_What is expected:_ Beginning with the first entry, print all the records exactly.

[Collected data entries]
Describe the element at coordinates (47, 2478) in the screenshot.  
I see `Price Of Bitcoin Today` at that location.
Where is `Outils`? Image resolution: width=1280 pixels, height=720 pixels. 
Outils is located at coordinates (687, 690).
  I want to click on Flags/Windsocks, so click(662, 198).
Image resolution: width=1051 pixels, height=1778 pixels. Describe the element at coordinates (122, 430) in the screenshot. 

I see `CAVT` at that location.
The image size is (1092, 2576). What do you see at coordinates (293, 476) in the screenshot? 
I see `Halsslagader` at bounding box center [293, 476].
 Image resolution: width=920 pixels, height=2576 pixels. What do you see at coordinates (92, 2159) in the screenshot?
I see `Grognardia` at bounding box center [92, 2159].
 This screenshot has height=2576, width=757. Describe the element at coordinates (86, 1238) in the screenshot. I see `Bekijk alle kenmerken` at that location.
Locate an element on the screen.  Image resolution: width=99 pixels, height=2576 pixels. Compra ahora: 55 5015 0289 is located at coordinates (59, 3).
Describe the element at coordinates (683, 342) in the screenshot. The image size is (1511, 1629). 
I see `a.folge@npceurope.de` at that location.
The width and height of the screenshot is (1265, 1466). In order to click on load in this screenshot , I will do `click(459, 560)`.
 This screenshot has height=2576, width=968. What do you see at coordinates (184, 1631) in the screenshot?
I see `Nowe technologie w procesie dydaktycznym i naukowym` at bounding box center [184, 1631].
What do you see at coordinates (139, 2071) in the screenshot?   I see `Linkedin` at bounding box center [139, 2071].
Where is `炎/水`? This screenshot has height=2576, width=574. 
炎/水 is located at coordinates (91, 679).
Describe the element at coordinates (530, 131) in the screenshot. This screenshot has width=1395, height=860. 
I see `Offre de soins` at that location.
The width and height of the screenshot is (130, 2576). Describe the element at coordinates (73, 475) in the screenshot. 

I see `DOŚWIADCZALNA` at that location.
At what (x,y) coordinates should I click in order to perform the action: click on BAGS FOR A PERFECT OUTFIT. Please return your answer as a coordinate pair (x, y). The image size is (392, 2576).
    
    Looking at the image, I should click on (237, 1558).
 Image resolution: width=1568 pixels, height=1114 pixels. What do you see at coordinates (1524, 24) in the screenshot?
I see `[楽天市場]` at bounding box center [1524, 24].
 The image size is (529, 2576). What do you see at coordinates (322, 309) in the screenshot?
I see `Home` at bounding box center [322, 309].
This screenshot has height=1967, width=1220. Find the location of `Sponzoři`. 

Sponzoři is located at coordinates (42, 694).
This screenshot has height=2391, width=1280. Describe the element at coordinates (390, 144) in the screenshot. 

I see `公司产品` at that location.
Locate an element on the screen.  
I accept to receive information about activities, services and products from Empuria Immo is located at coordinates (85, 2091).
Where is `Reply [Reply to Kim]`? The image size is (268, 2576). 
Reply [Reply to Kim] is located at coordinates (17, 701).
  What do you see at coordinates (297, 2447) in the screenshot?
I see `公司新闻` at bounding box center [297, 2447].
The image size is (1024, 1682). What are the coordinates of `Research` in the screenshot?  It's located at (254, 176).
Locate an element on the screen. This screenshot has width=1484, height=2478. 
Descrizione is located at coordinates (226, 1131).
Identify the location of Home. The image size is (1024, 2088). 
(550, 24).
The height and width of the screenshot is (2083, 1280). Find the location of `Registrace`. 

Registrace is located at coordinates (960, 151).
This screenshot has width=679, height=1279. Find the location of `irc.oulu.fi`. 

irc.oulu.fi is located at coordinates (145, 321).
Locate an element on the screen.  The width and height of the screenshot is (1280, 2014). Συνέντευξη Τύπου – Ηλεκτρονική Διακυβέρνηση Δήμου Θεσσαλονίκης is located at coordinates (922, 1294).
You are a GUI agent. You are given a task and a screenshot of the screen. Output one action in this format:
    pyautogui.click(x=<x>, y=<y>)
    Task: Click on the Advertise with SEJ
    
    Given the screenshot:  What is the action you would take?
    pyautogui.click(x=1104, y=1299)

_Solution to the problem:_
Describe the element at coordinates (47, 2478) in the screenshot.  
I see `Price Of Bitcoin Today` at that location.
Where is `Outils`? Image resolution: width=1280 pixels, height=720 pixels. 
Outils is located at coordinates (687, 690).
  I want to click on Flags/Windsocks, so click(662, 198).
Image resolution: width=1051 pixels, height=1778 pixels. Describe the element at coordinates (122, 430) in the screenshot. 

I see `CAVT` at that location.
The image size is (1092, 2576). What do you see at coordinates (293, 476) in the screenshot? 
I see `Halsslagader` at bounding box center [293, 476].
 Image resolution: width=920 pixels, height=2576 pixels. What do you see at coordinates (92, 2159) in the screenshot?
I see `Grognardia` at bounding box center [92, 2159].
 This screenshot has height=2576, width=757. Describe the element at coordinates (86, 1238) in the screenshot. I see `Bekijk alle kenmerken` at that location.
Locate an element on the screen.  Image resolution: width=99 pixels, height=2576 pixels. Compra ahora: 55 5015 0289 is located at coordinates (59, 3).
Describe the element at coordinates (683, 342) in the screenshot. The image size is (1511, 1629). 
I see `a.folge@npceurope.de` at that location.
The width and height of the screenshot is (1265, 1466). In order to click on load in this screenshot , I will do `click(459, 560)`.
 This screenshot has height=2576, width=968. What do you see at coordinates (184, 1631) in the screenshot?
I see `Nowe technologie w procesie dydaktycznym i naukowym` at bounding box center [184, 1631].
What do you see at coordinates (139, 2071) in the screenshot?   I see `Linkedin` at bounding box center [139, 2071].
Where is `炎/水`? This screenshot has height=2576, width=574. 
炎/水 is located at coordinates (91, 679).
Describe the element at coordinates (530, 131) in the screenshot. This screenshot has width=1395, height=860. 
I see `Offre de soins` at that location.
The width and height of the screenshot is (130, 2576). Describe the element at coordinates (73, 475) in the screenshot. 

I see `DOŚWIADCZALNA` at that location.
At what (x,y) coordinates should I click in order to perform the action: click on BAGS FOR A PERFECT OUTFIT. Please return your answer as a coordinate pair (x, y). The image size is (392, 2576).
    
    Looking at the image, I should click on (237, 1558).
 Image resolution: width=1568 pixels, height=1114 pixels. What do you see at coordinates (1524, 24) in the screenshot?
I see `[楽天市場]` at bounding box center [1524, 24].
 The image size is (529, 2576). What do you see at coordinates (322, 309) in the screenshot?
I see `Home` at bounding box center [322, 309].
This screenshot has height=1967, width=1220. Find the location of `Sponzoři`. 

Sponzoři is located at coordinates (42, 694).
This screenshot has height=2391, width=1280. Describe the element at coordinates (390, 144) in the screenshot. 

I see `公司产品` at that location.
Locate an element on the screen.  
I accept to receive information about activities, services and products from Empuria Immo is located at coordinates (85, 2091).
Where is `Reply [Reply to Kim]`? The image size is (268, 2576). 
Reply [Reply to Kim] is located at coordinates (17, 701).
  What do you see at coordinates (297, 2447) in the screenshot?
I see `公司新闻` at bounding box center [297, 2447].
The image size is (1024, 1682). What are the coordinates of `Research` in the screenshot?  It's located at (254, 176).
Locate an element on the screen. This screenshot has width=1484, height=2478. 
Descrizione is located at coordinates (226, 1131).
Identify the location of Home. The image size is (1024, 2088). 
(550, 24).
The height and width of the screenshot is (2083, 1280). Find the location of `Registrace`. 

Registrace is located at coordinates (960, 151).
This screenshot has width=679, height=1279. Find the location of `irc.oulu.fi`. 

irc.oulu.fi is located at coordinates (145, 321).
Locate an element on the screen.  The width and height of the screenshot is (1280, 2014). Συνέντευξη Τύπου – Ηλεκτρονική Διακυβέρνηση Δήμου Θεσσαλονίκης is located at coordinates (922, 1294).
You are a GUI agent. You are given a task and a screenshot of the screen. Output one action in this format:
    pyautogui.click(x=<x>, y=<y>)
    Task: Click on the Advertise with SEJ
    
    Given the screenshot:  What is the action you would take?
    pyautogui.click(x=1104, y=1299)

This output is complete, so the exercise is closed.